There are more women in the street at Madrid than in the provincial cities, perhaps because it is the capital and cosmopolitan, and perhaps because the streets are many of them open and pleasant, though there arc enough of them dark and narrow, too. I do not know just why the Puerta del Sol seems so much ampler and gayer than the Calle de Alcala; it is not really wider, but it seems more to concentrate the coming and going, and with its high-hoteled opposition of corners is of a supreme spectacularity. Besides, the name is so fine: what better could any city place ask than to be called Gate of the Sun? Perpetual trams wheeze and whistle through it; large shops face upon it; the sidewalks are thronged with passers, and the many little streets debouching on it pour their streams of traffic and travel into it on the right and left.
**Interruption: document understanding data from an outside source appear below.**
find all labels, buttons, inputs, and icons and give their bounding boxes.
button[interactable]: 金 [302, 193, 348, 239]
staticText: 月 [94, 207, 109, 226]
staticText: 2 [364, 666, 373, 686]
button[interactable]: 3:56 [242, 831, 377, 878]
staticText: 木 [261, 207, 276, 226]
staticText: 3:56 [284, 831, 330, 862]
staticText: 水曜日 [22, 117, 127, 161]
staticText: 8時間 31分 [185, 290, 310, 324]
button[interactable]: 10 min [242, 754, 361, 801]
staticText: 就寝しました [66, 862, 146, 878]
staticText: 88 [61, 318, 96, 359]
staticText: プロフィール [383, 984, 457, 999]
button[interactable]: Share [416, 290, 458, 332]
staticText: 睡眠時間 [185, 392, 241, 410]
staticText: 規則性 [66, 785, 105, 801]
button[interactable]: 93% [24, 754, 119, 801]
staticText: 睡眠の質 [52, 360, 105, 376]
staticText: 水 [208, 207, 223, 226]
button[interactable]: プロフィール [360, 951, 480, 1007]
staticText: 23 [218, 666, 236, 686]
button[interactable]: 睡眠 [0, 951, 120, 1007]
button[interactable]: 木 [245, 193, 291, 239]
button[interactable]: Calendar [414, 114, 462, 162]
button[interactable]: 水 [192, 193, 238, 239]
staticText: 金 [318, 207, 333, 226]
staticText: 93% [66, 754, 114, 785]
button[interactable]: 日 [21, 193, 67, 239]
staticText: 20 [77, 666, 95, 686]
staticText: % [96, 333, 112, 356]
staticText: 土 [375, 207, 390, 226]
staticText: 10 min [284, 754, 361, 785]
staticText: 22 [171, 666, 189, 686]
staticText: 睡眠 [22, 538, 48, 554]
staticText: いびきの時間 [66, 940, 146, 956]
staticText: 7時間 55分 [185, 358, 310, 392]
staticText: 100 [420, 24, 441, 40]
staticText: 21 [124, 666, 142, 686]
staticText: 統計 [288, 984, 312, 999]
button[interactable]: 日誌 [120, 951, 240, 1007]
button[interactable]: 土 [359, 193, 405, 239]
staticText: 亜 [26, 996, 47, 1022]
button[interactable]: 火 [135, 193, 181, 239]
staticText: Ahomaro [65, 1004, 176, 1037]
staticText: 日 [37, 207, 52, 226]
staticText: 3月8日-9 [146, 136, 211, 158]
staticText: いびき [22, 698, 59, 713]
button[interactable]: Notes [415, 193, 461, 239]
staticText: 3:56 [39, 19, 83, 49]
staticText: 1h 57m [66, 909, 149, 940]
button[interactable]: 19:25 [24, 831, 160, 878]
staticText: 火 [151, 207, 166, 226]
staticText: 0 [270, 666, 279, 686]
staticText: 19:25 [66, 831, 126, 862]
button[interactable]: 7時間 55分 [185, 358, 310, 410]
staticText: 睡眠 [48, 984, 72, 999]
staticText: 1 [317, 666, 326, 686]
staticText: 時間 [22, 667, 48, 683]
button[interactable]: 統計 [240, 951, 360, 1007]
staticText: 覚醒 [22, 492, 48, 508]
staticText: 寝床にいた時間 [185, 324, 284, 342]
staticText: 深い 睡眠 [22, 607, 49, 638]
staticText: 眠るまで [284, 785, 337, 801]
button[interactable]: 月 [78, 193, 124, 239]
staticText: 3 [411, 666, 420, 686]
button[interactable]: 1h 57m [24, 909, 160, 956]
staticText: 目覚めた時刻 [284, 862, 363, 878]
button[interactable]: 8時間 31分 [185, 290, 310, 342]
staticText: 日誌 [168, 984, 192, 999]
It is mainly fed by the avenues leaving the royal palace on the west, and its eddying tide empties through the Calle de Alcala into the groves and gardens of the Prado whence it spreads over all the drives and parks east and north and south.
For a capital purposed and planned Madrid is very well indeed. It has not the symmetry which forethought gave the topography of Washington, or the beauty which afterthought has given Paris. But it makes you think a little of Washington, and a great deal of Paris, though a great deal more yet of Rome. It is Renaissance so far as architecture goes, and it is very modern Latin; so that it is of the older and the newer Rome that it makes you think. From, time to time it seemed to me I must be in. Rome, and I recovered myself with a pang to find I was not. Yet, as I say, Madrid was very well indeed, and when I reflected I had to own that I had come there on purpose to be there, and not to be in Rome, where also I should have been so satisfied to be.